## Action item
Would you repeat all the lines below, exactly as they stand?

## Dataset
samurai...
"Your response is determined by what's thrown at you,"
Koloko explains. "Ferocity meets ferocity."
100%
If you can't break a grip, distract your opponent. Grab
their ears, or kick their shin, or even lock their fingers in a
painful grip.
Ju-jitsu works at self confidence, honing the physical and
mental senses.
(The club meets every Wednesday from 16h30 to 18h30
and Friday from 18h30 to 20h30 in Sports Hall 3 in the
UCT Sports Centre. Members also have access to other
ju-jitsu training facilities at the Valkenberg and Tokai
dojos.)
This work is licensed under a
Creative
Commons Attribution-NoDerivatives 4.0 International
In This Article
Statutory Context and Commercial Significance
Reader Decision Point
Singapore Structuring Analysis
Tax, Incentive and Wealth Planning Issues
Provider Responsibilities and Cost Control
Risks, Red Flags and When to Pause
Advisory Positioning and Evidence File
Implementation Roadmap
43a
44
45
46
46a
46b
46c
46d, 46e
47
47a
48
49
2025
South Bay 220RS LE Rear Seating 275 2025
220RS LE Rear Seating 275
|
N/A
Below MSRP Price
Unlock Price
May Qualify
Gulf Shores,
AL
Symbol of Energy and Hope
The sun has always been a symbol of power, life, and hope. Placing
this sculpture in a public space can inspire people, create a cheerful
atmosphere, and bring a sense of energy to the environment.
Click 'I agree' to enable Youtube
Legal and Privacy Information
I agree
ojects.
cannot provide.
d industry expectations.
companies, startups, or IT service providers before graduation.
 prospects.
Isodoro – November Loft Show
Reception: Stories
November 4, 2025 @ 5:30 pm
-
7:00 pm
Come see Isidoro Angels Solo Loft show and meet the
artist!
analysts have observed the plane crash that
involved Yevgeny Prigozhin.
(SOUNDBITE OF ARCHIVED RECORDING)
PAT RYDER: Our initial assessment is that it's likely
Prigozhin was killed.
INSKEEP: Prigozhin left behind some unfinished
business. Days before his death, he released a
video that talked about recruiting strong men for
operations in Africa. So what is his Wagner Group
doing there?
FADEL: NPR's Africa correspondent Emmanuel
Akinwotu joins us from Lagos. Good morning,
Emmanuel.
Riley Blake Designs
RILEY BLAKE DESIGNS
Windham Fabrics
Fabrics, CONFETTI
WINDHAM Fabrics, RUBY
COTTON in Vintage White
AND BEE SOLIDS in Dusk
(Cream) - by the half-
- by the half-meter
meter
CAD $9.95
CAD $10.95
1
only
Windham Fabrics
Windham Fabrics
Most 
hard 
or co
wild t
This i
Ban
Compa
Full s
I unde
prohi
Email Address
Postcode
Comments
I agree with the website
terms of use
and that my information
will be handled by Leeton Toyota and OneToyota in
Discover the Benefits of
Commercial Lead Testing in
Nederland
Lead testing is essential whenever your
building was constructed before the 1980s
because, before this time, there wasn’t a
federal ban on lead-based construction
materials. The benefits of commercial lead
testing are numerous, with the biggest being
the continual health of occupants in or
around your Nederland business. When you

## Exercise solution
samurai...
"Your response is determined by what's thrown at you,"
Koloko explains. "Ferocity meets ferocity."
100%
If you can't break a grip, distract your opponent. Grab
their ears, or kick their shin, or even lock their fingers in a
painful grip.
Ju-jitsu works at self confidence, honing the physical and
mental senses.
(The club meets every Wednesday from 16h30 to 18h30
and Friday from 18h30 to 20h30 in Sports Hall 3 in the
UCT Sports Centre. Members also have access to other
ju-jitsu training facilities at the Valkenberg and Tokai
dojos.)
This work is licensed under a
Creative
Commons Attribution-NoDerivatives 4.0 International
In This Article
Statutory Context and Commercial Significance
Reader Decision Point
Singapore Structuring Analysis
Tax, Incentive and Wealth Planning Issues
Provider Responsibilities and Cost Control
Risks, Red Flags and When to Pause
Advisory Positioning and Evidence File
Implementation Roadmap
43a
44
45
46
46a
46b
46c
46d, 46e
47
47a
48
49
2025
South Bay 220RS LE Rear Seating 275 2025
220RS LE Rear Seating 275
|
N/A
Below MSRP Price
Unlock Price
May Qualify
Gulf Shores,
AL
Symbol of Energy and Hope
The sun has always been a symbol of power, life, and hope. Placing
this sculpture in a public space can inspire people, create a cheerful
atmosphere, and bring a sense of energy to the environment.
Click 'I agree' to enable Youtube
Legal and Privacy Information
I agree
ojects.
cannot provide.
d industry expectations.
companies, startups, or IT service providers before graduation.
 prospects.
Isodoro – November Loft Show
Reception: Stories
November 4, 2025 @ 5:30 pm
-
7:00 pm
Come see Isidoro Angels Solo Loft show and meet the
artist!
analysts have observed the plane crash that
involved Yevgeny Prigozhin.
(SOUNDBITE OF ARCHIVED RECORDING)
PAT RYDER: Our initial assessment is that it's likely
Prigozhin was killed.
INSKEEP: Prigozhin left behind some unfinished
business. Days before his death, he released a
video that talked about recruiting strong men for
operations in Africa. So what is his Wagner Group
doing there?
FADEL: NPR's Africa correspondent Emmanuel
Akinwotu joins us from Lagos. Good morning,
Emmanuel.
Riley Blake Designs
RILEY BLAKE DESIGNS
Windham Fabrics
Fabrics, CONFETTI
WINDHAM Fabrics, RUBY
COTTON in Vintage White
AND BEE SOLIDS in Dusk
(Cream) - by the half-
- by the half-meter
meter
CAD $9.95
CAD $10.95
1
only
Windham Fabrics
Windham Fabrics
Most 
hard 
or co
wild t
This i
Ban
Compa
Full s
I unde
prohi
Email Address
Postcode
Comments
I agree with the website
terms of use
and that my information
will be handled by Leeton Toyota and OneToyota in
Discover the Benefits of
Commercial Lead Testing in
Nederland
Lead testing is essential whenever your
building was constructed before the 1980s
because, before this time, there wasn’t a
federal ban on lead-based construction
materials. The benefits of commercial lead
testing are numerous, with the biggest being
the continual health of occupants in or
around your Nederland business. When you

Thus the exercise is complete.